Work task: Starting with the first line and ending with the last, transcribe the data exactly.
Data supplied: Begin
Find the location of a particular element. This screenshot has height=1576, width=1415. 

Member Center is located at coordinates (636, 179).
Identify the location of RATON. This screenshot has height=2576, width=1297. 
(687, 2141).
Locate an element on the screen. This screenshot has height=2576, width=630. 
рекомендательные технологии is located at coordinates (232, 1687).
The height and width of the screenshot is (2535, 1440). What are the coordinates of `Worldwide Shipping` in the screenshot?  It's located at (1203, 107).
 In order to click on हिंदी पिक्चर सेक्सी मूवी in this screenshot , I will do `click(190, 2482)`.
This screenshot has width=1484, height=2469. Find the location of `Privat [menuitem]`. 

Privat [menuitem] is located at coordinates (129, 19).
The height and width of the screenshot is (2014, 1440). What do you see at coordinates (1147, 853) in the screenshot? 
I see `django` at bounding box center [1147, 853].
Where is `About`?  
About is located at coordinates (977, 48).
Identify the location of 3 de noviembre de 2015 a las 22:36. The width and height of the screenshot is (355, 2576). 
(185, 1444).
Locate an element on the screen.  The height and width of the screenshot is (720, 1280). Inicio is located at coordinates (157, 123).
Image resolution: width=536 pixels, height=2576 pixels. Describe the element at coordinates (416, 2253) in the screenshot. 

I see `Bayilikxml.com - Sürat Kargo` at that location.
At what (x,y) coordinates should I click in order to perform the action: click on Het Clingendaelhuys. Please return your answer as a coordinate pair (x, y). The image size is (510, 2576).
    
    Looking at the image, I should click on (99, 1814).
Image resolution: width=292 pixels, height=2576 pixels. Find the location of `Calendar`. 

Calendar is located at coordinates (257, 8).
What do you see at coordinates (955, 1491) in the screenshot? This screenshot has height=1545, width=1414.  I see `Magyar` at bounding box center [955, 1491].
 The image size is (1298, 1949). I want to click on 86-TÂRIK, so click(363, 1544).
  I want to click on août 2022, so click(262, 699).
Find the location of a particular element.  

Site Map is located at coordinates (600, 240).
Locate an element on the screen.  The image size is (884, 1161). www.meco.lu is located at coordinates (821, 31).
Data supplied: End
Exercise result:
Find the location of a particular element. This screenshot has height=1576, width=1415. 

Member Center is located at coordinates (636, 179).
Identify the location of RATON. This screenshot has height=2576, width=1297. 
(687, 2141).
Locate an element on the screen. This screenshot has height=2576, width=630. 
рекомендательные технологии is located at coordinates (232, 1687).
The height and width of the screenshot is (2535, 1440). What are the coordinates of `Worldwide Shipping` in the screenshot?  It's located at (1203, 107).
 In order to click on हिंदी पिक्चर सेक्सी मूवी in this screenshot , I will do `click(190, 2482)`.
This screenshot has width=1484, height=2469. Find the location of `Privat [menuitem]`. 

Privat [menuitem] is located at coordinates (129, 19).
The height and width of the screenshot is (2014, 1440). What do you see at coordinates (1147, 853) in the screenshot? 
I see `django` at bounding box center [1147, 853].
Where is `About`?  
About is located at coordinates (977, 48).
Identify the location of 3 de noviembre de 2015 a las 22:36. The width and height of the screenshot is (355, 2576). 
(185, 1444).
Locate an element on the screen.  The height and width of the screenshot is (720, 1280). Inicio is located at coordinates (157, 123).
Image resolution: width=536 pixels, height=2576 pixels. Describe the element at coordinates (416, 2253) in the screenshot. 

I see `Bayilikxml.com - Sürat Kargo` at that location.
At what (x,y) coordinates should I click in order to perform the action: click on Het Clingendaelhuys. Please return your answer as a coordinate pair (x, y). The image size is (510, 2576).
    
    Looking at the image, I should click on (99, 1814).
Image resolution: width=292 pixels, height=2576 pixels. Find the location of `Calendar`. 

Calendar is located at coordinates (257, 8).
What do you see at coordinates (955, 1491) in the screenshot? This screenshot has height=1545, width=1414.  I see `Magyar` at bounding box center [955, 1491].
 The image size is (1298, 1949). I want to click on 86-TÂRIK, so click(363, 1544).
  I want to click on août 2022, so click(262, 699).
Find the location of a particular element.  

Site Map is located at coordinates (600, 240).
Locate an element on the screen.  The image size is (884, 1161). www.meco.lu is located at coordinates (821, 31).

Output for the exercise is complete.